До поезда оставалось полчаса, и Розмари посидела немного в «Café des Alliées»[28] на Круазетт, чьи деревья купали столики в зеленых сумерках, и оркестр услаждал воображаемую толпу космополитов сначала песенкой «Карнавал в Ницце», а после модным в прошлом году американским мотивчиком. Розмари купила для матери «Ле Темпс» и «Сетеди Ивнинг Пост» и, попивая «цитронад», открыла последний на воспоминаниях русской княгини – туманные обыкновения девяностых годов показались ей более реальными и близкими, чем заголовки французской газеты. То же гнетущее чувство преследовало ее и в отеле – Розмари, привыкшей видеть нелепости континента в подчеркнуто комическом или трагическом свете, не умевшей самостоятельно выделять существенное, начинало казаться, что жизнь во Франции пуста и затхла. И исполняемые оркестром печальные мелодии, напоминавшие меланхолическую музыку, под которую кувыркаются в варьете акробаты, лишь усиливали это чувство. Она была рада вернуться в отель Госса.
Наутро обнаружилось, что плечи ее слишком обгорели для купания, поэтому она и мать наняли машину – после долгой торговли, ибо Франция научила Розмари считать деньги, – и поехали вдоль Ривьеры, дельты множества рек. Водитель, русский боярин эпохи Ивана Грозного, оказался самозваным гидом, и полные блеска названия – Канны, Ницца, Монте-Карло – начали посверкивать под их апатичным камуфляжем, шепотом повествуя о престарелых королях, приезжавших сюда обедать или умирать, о раджах, забывавших глаза Будды ради английских танцовщиц, о русских князьях, погружавших здешние недели в балтийские сумерки давних пропахших икрою дней. Русский дух витал над побережьем, в его закрытых сейчас книжных магазинах и продуктовых лавках. Десятилетие назад, в апреле, когда завершался сезон, двери православной церкви запирались, а излюбленное русскими сладкое шампанское отправлялось до их возвращения в погреба. «Вернемся в следующем сезоне», – обещали они и опрометчиво, как оказалось, обещали, потому что не вернулись уже никогда.
Приятно было ехать ввечеру обратно в отель – над морем, светившимся красками, таинственными, как у агатов и сердоликов детства, зеленым, точно сок зеленых растений, синеватым, точно вода в прачечной, винноцветным. Приятно было проезжать мимо людей, ужинавших под открытым небом перед своими домами, слышать, как в увитых лозами маленьких estaminet[29] неистово бренчат механические пианино. Когда машина съехала с шоссе и стала спускаться к отелю Госса по темнеющим склонам, поросшим деревьями, которые поднимались одно за другим из обильной зелени, над руинами акведуков уже висела луна…

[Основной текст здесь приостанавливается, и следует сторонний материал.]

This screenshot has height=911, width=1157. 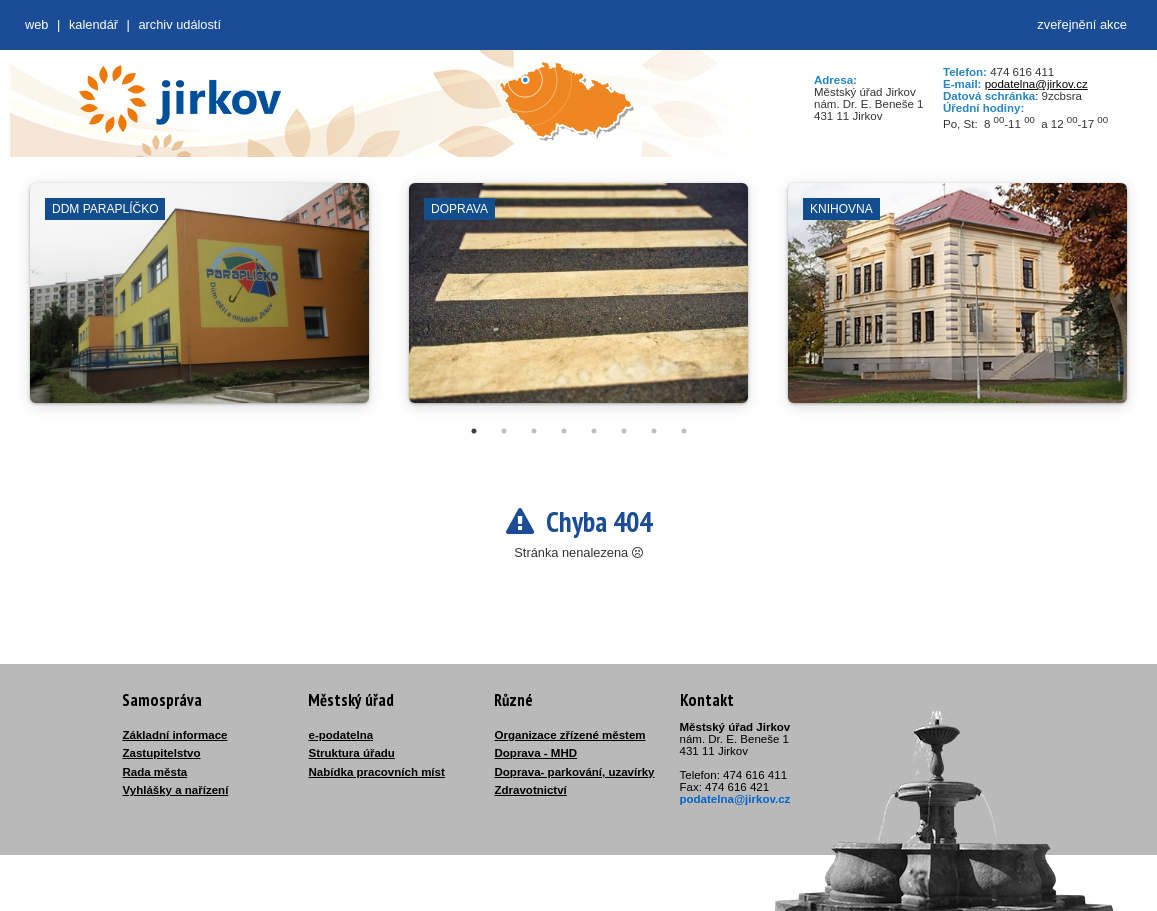 What do you see at coordinates (179, 24) in the screenshot?
I see `Archiv událostí` at bounding box center [179, 24]. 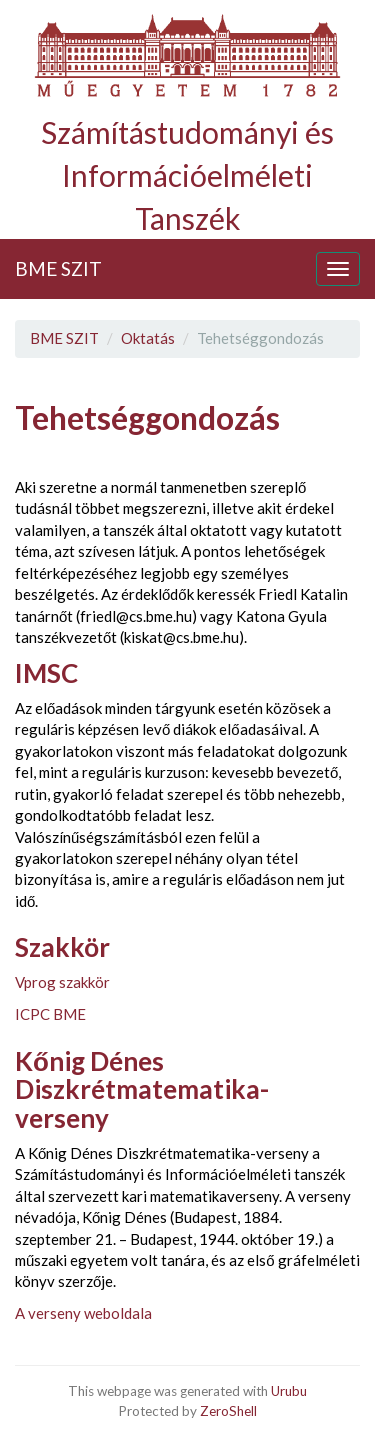 What do you see at coordinates (228, 1411) in the screenshot?
I see `ZeroShell` at bounding box center [228, 1411].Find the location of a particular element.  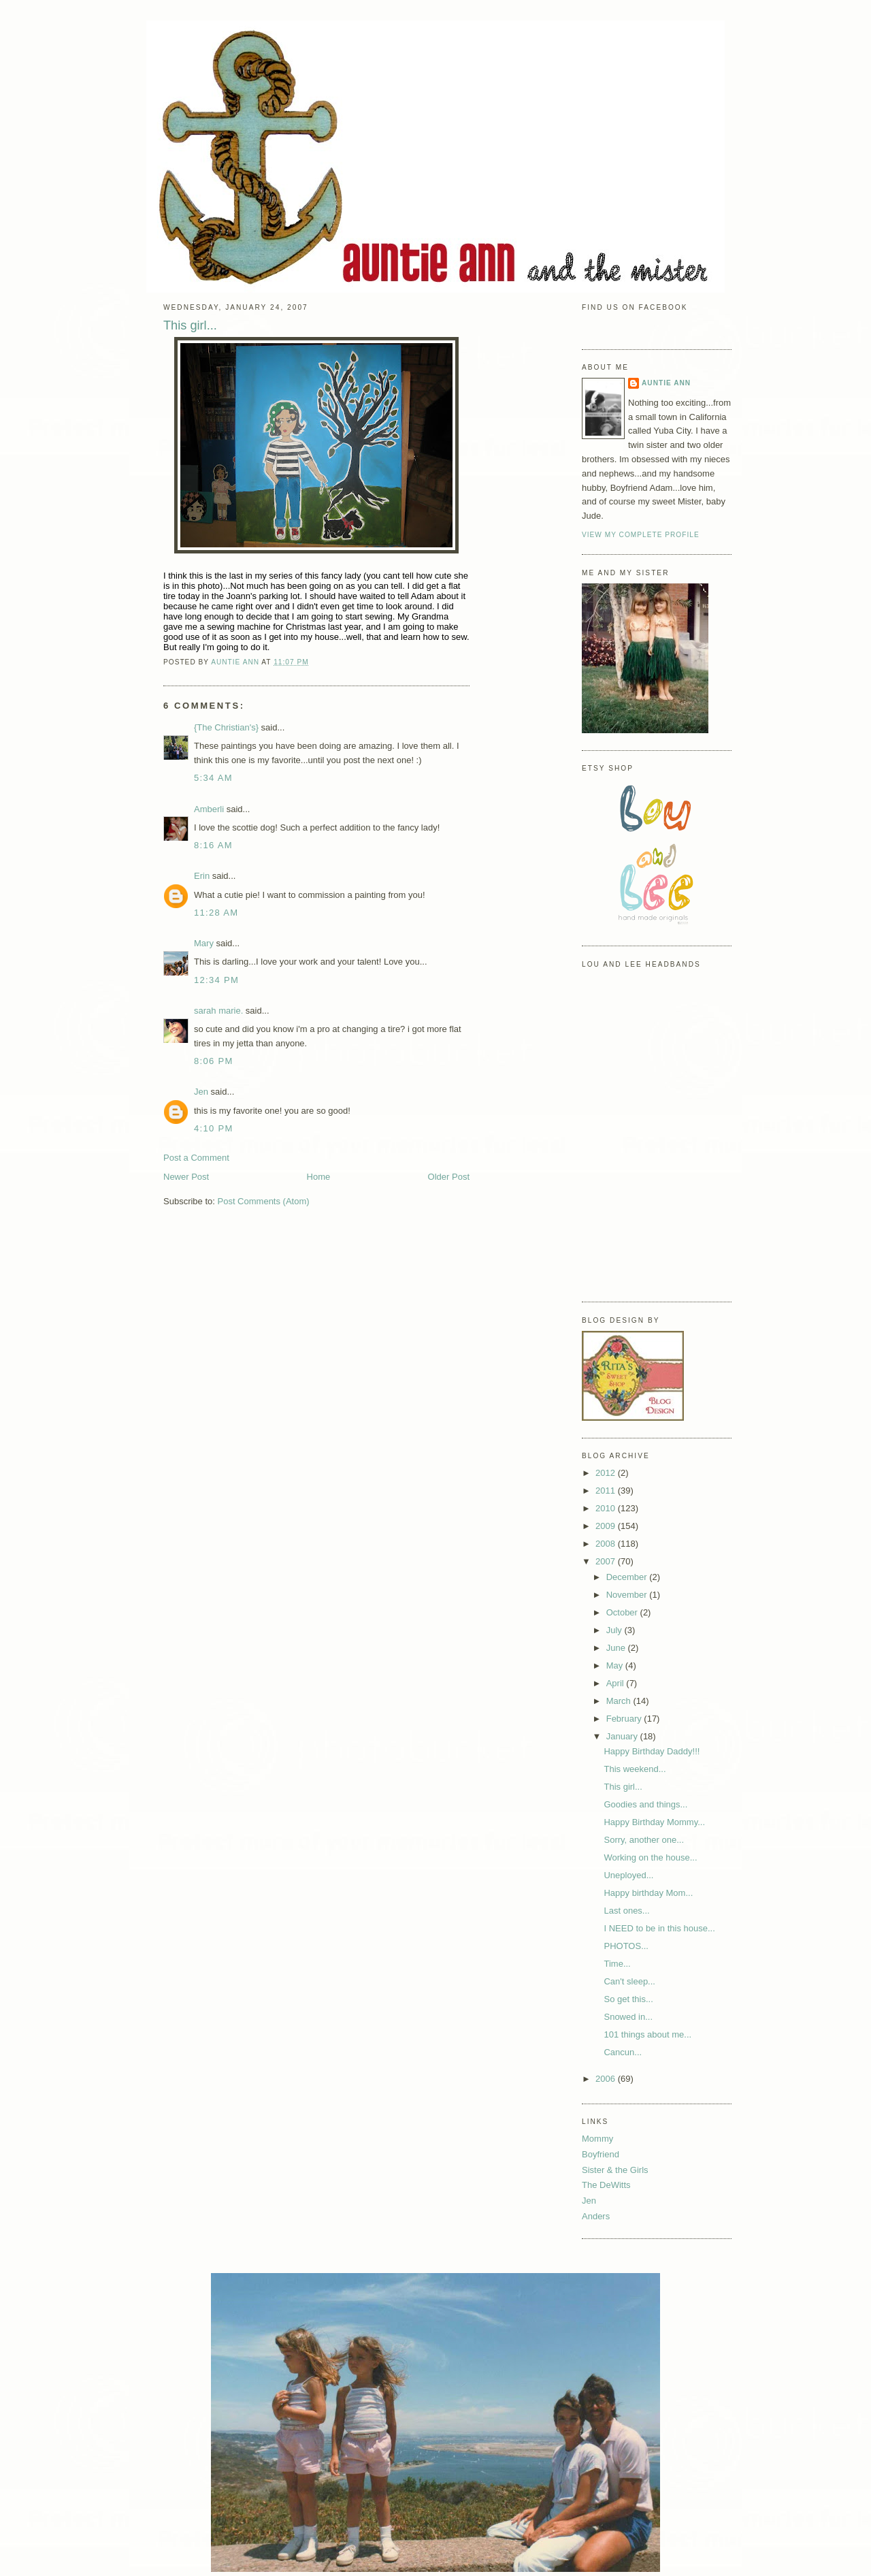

Где-то в холмах за отелем были танцы, и Розмари, слушая музыку, проникавшую под ее призрачно освещенную луной москитную сетку, понимала, что неподалеку идет веселье, и думала о приятных людях, которых увидела на пляже. Думала о том, что сможет снова увидеть их утром и что тем не менее они явно привыкли довольствоваться собственным маленьким кругом и, когда их зонты, бамбуковые подстилки, собаки и дети занимают свои места на песке, этот участок пляжа словно обносится забором. Во всяком случае, сказала себе Розмари, последние свои два утра она тем, другим, не отдаст.
IV
Все решилось само собой. Мак-Киско на пляже еще не появились, а едва Розмари разостлала свой халат, как двое мужчин – тот, в жокейской шапочке, и рослый блондин, распиливающий пополам гарсонов, – покинули свою компанию и подошли к ней.
– С добрым утром, – сказал Дик Дайвер. И присел на корточки. – Знаете, обгорели вы или не обгорели, но что же вы не появились вчера? Мы за вас волновались.
Она села и счастливым смешком поблагодарила их за то, что они заговорили с ней.
– Мы даже поспорили, – продолжал Дик Дайвер, – придете ли вы нынче утром. У нас куплена вскладчину еда и вино – давайте считать, что мы приглашаем вас к столу.